Keyboard shortcuts

Press or to navigate between chapters

Press S or / to search in the book

Press ? to show this help

Press Esc to hide this help

Output: SAM/BAM, headers, tags

bwa-mem3 writes output in either SAM (default) or BAM (--bam) format. This page covers the header structure and every non-standard SAM tag emitted by bwa-mem3.

Output format

By default, bwa-mem3 mem writes SAM to stdout. Pass --bam (or --bam=N for a specific compression level) to write BAM. Level 0 (uncompressed) is the default when --bam is given without an argument, which is optimal when piping to a downstream samtools sort.

# SAM (default)
bwa-mem3 mem -t 16 ref.fa R1.fq.gz R2.fq.gz > out.sam

# Uncompressed BAM — best for piping
bwa-mem3 mem --bam -t 16 ref.fa R1.fq.gz R2.fq.gz | samtools sort -@ 8 -o out.bam -

# Compressed BAM — useful when the output is the final file
bwa-mem3 mem --bam=6 -t 16 ref.fa R1.fq.gz R2.fq.gz > out.bam

SAM header

@HD

A default @HD VN:1.6 SO:unsorted line is emitted unless the user supplies one via -H. The sort order is unsorted because bwa-mem3 writes records in input read order; downstream sorting is always a separate step.

@SQ

One @SQ line is written per reference sequence, with the sequence name (SN:) and length (LN:) derived from the FM-index. If the index was built with a .dict or .hdr file that supplies @SQ records, those records are used instead of the auto-generated ones.

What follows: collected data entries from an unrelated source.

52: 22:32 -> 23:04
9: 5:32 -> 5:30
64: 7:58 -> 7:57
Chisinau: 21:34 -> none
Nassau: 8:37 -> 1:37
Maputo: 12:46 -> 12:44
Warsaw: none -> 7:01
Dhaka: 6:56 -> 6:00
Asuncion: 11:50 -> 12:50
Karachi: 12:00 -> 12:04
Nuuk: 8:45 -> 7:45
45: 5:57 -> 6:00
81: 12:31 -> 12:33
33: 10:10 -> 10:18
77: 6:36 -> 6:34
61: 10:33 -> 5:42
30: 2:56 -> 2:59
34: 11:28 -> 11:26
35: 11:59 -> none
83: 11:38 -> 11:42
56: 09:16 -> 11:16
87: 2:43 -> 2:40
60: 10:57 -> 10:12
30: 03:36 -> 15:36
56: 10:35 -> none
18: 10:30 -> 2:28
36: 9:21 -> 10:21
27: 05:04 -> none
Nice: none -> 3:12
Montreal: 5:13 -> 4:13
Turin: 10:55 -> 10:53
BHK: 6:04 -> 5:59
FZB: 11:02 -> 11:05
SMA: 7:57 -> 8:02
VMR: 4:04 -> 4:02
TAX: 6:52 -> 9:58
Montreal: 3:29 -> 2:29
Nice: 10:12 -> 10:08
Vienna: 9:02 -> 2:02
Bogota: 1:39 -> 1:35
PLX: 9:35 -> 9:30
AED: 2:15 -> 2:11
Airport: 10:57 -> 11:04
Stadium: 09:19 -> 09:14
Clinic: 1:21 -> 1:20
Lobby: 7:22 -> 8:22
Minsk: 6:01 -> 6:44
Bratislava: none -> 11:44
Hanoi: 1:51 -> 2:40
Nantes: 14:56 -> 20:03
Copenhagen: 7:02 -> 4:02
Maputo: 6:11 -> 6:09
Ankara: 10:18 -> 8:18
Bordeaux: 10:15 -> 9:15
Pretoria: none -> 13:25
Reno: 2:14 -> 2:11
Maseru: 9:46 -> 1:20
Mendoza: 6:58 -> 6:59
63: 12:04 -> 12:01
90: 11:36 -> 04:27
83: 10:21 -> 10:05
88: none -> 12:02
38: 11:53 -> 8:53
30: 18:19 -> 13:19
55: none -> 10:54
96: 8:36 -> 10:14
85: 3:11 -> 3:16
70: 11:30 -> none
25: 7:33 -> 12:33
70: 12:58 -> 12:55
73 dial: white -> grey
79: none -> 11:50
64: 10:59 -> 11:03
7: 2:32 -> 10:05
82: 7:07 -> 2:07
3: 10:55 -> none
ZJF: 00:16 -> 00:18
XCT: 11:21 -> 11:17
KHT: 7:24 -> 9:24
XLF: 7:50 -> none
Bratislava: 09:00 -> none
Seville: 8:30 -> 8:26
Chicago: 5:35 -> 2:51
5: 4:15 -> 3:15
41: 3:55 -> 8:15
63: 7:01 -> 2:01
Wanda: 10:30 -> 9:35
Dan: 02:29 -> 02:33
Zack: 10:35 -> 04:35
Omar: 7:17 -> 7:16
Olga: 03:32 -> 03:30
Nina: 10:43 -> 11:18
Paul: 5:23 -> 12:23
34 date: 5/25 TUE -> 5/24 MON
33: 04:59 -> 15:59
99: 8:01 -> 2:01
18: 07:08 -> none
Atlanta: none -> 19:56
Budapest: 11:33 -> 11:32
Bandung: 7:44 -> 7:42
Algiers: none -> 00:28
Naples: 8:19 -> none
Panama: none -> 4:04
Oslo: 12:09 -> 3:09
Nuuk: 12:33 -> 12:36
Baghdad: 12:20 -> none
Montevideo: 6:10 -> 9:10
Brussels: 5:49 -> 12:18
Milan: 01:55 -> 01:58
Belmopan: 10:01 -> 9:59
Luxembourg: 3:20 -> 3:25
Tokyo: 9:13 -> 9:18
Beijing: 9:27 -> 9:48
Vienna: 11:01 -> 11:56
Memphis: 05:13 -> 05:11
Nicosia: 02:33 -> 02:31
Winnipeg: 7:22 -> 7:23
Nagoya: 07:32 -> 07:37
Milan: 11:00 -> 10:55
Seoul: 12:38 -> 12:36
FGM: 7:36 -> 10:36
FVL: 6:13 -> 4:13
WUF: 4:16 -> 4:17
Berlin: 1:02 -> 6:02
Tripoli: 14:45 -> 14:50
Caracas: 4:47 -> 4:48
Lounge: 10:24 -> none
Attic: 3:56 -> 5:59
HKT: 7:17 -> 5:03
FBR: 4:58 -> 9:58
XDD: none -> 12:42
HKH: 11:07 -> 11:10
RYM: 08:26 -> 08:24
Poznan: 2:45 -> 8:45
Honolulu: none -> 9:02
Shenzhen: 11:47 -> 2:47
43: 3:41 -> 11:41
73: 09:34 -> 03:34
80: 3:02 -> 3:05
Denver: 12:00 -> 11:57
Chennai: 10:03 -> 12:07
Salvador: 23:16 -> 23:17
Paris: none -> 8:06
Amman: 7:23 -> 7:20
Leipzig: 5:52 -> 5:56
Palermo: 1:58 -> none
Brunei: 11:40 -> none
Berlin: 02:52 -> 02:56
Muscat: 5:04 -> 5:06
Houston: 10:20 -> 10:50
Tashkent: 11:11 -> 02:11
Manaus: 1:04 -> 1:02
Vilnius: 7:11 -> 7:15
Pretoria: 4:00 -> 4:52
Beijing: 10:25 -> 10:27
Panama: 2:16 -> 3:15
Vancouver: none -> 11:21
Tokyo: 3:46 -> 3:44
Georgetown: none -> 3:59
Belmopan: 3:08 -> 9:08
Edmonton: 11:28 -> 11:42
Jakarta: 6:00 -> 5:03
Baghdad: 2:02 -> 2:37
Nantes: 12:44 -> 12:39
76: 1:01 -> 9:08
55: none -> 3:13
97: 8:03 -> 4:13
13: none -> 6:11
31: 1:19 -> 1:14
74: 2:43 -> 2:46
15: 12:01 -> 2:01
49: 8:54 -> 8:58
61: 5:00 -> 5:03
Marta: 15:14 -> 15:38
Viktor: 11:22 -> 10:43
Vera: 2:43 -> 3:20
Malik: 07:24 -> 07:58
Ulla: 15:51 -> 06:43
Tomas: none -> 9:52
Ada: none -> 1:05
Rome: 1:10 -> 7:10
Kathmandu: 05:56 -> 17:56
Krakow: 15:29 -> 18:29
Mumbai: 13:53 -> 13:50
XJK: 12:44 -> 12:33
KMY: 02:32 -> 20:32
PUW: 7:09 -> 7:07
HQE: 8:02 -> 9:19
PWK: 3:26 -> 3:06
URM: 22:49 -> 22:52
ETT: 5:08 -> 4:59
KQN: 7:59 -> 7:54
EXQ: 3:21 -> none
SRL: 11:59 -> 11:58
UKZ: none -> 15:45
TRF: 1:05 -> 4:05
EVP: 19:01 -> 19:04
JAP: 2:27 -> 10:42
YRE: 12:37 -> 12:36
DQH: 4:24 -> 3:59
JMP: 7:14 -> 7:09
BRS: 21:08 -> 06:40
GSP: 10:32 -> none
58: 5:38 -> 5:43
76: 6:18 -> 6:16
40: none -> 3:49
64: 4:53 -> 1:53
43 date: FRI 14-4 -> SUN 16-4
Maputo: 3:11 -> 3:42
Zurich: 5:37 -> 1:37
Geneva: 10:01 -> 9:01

In methylation mode (--meth), the doubled reference contains sequences with an f or r prefix in their names. The inline BAM post-processor collapses these back to canonical chromosome names so that the output @SQ lines match a standard non-methylation alignment. See Chimera QC and header rewriting.

@PG

One @PG entry is written in standard mode:

IDDescription
bwa-mem3The alignment step. VN: is the bwa-mem3 version string; CL: is the full command line.

In methylation mode (--meth), a second @PG entry is appended:

IDDescription
bwa-mem3-methThe inline post-processor. VN: carries the version with -meth suffix; CL: is the full command line.

The bwa-mem3-meth entry follows immediately after the bwa-mem3 entry and records the post-processing step as a distinct pipeline node, matching the convention of separate-tool pipelines.

Tags emitted by bwa-mem3

Standard tags

bwa-mem3 emits the same standard tags as bwa-mem2 (NM:i, MD:Z, AS:i, XS:i, SA:Z, RG:Z, XA:Z, MC:Z, etc.). These are documented in the SAM specification and are not described further here.

bwa-mem3 additionally emits MQ:i on paired-end records — the mate’s mapping quality, set alongside MC:Z (the mate’s CIGAR) so callers that key off the mate’s MAPQ don’t need to look at the mate record. Both SAM and --bam output paths emit it. Backported from lh3/bwa PR #330 in fg-labs PR #35.

The XA:Z field set widens from chr,pos,CIGAR,NM to chr,pos,CIGAR,NM,score,mapq when -u (a.k.a. the upstream “XB” toggle) is passed; the tag name itself remains XA:Z for downstream compatibility. Tools that parse XA:Z need to be aware of the two possible field widths.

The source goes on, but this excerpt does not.